とらキチ

国葬のとらキチのレビュー・感想・評価

国葬(2019年製作の映画)
3.5
1953年3月5日亡くなったソ連の独裁者スターリンの国葬を捉えた大量のアーカイブフィルムを再編集したアーカイヴァル映画。そもそもは「偉大なる別れ」というプロパガンダ映画を製作するための素材。
スターリンの遺体を祭壇に安置するところから始まり、時系列に沿って淡々と展開していく。
とてつもなく広く、様々な民族で構成されていたソ連邦。西はヨーロッパから東はシベリアまで、スターリンの死を嘆き悲しむ人々の姿が記録されていたが、余りに"キマリ"過ぎた構図が多く、そこら辺に本来の撮影目的のようなものを感じる。
また弔問で訪れる東側諸国の訪問団。パッと見て認識できたのは周恩来くらいしかいなかったが、きっと大物揃いでアーカイブとしても貴重なものなのだろう。
200名弱のカメラマンが参加したといい、その際にはモノクロだけでなく、カラーフィルムでも撮影されていた。だから全く同じ場面でもその切り返しがモノクロとカラーで混在することがあった。

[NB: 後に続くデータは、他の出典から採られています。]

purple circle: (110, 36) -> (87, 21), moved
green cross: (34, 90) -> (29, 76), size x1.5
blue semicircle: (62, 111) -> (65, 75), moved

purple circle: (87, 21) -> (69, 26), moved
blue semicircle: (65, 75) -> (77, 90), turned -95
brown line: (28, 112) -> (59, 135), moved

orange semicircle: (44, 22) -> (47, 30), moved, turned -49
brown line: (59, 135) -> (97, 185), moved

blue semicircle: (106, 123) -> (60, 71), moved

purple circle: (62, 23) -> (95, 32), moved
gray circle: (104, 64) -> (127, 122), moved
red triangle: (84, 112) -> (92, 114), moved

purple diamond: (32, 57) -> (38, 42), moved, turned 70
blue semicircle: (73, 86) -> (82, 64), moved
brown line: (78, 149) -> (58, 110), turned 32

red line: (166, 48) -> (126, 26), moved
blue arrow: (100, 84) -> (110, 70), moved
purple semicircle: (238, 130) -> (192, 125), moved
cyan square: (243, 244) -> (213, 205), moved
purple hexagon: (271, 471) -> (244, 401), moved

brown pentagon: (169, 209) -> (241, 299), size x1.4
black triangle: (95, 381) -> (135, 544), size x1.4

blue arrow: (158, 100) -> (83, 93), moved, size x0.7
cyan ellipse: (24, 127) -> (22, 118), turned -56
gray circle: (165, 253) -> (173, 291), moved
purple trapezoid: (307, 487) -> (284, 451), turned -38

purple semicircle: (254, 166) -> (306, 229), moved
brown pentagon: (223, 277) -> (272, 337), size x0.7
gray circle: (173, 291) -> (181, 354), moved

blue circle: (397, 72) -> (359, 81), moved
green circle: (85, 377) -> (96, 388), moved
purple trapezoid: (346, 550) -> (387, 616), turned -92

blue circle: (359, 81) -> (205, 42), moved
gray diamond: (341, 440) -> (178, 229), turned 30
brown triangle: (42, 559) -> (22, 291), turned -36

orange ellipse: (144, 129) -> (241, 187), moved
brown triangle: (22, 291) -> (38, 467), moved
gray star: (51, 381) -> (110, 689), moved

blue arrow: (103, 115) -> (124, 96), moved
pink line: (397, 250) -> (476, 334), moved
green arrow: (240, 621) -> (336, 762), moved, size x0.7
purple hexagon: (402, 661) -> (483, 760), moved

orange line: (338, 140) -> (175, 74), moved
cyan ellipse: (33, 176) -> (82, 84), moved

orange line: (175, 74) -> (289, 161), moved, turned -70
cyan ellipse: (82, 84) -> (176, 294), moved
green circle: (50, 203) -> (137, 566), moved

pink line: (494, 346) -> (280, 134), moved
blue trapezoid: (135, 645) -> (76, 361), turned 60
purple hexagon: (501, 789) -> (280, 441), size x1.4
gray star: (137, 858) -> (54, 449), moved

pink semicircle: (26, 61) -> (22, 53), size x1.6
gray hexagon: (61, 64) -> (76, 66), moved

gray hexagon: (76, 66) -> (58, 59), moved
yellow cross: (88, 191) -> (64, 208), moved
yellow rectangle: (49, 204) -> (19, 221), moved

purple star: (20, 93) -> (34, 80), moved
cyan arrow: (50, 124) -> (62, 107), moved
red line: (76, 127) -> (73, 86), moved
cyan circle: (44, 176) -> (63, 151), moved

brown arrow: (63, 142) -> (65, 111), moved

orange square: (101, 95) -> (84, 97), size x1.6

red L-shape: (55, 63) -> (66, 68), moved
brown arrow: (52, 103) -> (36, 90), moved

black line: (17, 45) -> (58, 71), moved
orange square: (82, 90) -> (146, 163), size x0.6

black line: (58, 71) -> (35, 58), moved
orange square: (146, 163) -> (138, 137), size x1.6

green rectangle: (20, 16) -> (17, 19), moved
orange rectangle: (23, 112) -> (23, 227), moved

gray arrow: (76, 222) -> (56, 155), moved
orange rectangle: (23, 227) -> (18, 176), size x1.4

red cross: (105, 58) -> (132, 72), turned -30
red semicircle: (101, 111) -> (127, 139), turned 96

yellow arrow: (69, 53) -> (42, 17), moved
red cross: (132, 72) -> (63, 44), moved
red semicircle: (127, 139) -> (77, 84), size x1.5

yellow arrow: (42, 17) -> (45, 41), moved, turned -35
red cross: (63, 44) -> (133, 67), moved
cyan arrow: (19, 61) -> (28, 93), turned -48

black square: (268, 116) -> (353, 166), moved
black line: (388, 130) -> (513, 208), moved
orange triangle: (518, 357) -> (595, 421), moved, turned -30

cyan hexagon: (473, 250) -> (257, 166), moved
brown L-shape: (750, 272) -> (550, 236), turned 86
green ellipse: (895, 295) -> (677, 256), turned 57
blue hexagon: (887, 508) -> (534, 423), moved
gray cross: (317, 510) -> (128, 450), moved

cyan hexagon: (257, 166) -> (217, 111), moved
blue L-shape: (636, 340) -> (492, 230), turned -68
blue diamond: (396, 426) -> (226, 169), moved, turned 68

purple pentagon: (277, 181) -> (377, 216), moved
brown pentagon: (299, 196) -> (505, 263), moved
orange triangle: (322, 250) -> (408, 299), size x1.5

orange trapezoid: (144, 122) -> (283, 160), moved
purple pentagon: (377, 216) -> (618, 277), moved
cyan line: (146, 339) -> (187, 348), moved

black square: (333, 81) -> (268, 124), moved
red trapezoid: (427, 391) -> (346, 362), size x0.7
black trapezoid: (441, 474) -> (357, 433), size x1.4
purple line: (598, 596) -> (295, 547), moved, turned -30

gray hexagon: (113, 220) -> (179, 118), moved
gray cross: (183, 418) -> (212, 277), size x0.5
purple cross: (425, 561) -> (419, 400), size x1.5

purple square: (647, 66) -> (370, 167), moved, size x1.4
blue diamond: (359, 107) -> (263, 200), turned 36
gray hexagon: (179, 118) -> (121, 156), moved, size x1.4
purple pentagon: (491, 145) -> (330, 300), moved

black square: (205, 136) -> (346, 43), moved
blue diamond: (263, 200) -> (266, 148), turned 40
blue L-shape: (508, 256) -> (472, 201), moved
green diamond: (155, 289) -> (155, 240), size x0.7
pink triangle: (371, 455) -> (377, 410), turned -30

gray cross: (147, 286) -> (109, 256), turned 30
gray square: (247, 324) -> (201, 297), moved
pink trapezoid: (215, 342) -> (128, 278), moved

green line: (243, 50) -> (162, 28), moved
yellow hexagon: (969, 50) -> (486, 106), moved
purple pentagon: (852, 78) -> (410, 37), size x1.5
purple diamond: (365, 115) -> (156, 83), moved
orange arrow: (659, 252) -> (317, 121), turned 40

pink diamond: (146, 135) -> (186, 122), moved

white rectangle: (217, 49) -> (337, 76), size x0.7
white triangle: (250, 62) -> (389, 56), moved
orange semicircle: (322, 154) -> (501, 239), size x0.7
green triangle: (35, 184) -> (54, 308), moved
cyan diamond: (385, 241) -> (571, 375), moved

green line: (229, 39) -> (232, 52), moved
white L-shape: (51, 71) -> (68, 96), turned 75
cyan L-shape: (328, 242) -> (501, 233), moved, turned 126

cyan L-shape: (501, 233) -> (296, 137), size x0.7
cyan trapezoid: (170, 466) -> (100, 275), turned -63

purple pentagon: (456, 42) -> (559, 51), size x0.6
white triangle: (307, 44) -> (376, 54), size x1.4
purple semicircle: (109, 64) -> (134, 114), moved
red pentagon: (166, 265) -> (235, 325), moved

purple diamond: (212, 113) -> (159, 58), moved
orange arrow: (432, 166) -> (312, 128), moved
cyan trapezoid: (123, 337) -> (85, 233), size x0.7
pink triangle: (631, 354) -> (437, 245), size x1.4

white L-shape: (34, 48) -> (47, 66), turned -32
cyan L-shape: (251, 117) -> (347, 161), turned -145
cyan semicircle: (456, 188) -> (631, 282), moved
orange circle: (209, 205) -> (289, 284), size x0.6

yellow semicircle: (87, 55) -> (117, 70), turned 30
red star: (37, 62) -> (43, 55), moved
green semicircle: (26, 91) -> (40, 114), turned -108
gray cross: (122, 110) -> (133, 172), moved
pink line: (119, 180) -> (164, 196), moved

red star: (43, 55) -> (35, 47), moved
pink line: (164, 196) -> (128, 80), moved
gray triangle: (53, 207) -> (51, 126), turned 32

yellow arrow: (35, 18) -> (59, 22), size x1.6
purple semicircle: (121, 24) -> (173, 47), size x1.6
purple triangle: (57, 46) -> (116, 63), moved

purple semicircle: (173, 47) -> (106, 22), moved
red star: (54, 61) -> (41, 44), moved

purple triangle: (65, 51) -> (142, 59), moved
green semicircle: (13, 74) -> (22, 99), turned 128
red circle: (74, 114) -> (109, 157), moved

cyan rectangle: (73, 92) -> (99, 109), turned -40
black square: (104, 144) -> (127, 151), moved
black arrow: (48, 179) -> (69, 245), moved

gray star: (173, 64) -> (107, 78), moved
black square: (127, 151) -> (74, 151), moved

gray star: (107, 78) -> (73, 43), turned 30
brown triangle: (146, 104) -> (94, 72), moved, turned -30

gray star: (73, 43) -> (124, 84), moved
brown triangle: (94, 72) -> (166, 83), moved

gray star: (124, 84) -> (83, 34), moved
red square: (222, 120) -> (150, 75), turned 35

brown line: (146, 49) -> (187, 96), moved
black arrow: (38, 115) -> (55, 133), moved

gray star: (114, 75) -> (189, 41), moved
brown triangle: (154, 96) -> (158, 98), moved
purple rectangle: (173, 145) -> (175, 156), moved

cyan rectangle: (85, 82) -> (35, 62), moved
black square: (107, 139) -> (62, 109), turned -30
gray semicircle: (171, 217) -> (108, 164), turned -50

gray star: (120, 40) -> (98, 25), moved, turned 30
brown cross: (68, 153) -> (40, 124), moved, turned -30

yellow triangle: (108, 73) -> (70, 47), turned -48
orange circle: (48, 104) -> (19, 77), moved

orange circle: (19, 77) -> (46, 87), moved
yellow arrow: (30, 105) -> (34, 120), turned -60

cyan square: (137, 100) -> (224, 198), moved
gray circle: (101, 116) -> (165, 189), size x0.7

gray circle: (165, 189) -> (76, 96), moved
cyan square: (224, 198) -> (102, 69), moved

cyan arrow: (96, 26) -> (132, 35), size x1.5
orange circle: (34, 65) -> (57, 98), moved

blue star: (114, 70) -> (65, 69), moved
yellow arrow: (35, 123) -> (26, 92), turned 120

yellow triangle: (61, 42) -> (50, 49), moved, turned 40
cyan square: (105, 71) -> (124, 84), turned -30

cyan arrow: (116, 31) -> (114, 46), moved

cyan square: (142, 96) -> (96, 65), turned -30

それでも編集がとても丁寧であまり違和感を感じなかった。
そしてスターリンの遺体は、ショパンの「葬送」が流れる中、赤の広場レーニン廟まで運ばれ、次代の指導者のスピーチが行われ、国葬は終わる。
延べにして幾千万の群衆の顔が鮮明に収められていたわけだが、そこには各個人の個性のようなものをほぼ感じなかった。ほとんどの人が無表情。時折泣いている人もいるが、それも指示されているのではないかと疑ってしまう。
最期、スターリンの独裁者、大虐殺者としての本当の"業績"、その後のフルシチョフによるスターリン批判でレーニン廟から遺体が撤去されたことが提示される。
全てが共産主義による茶番、プロパガンダであった。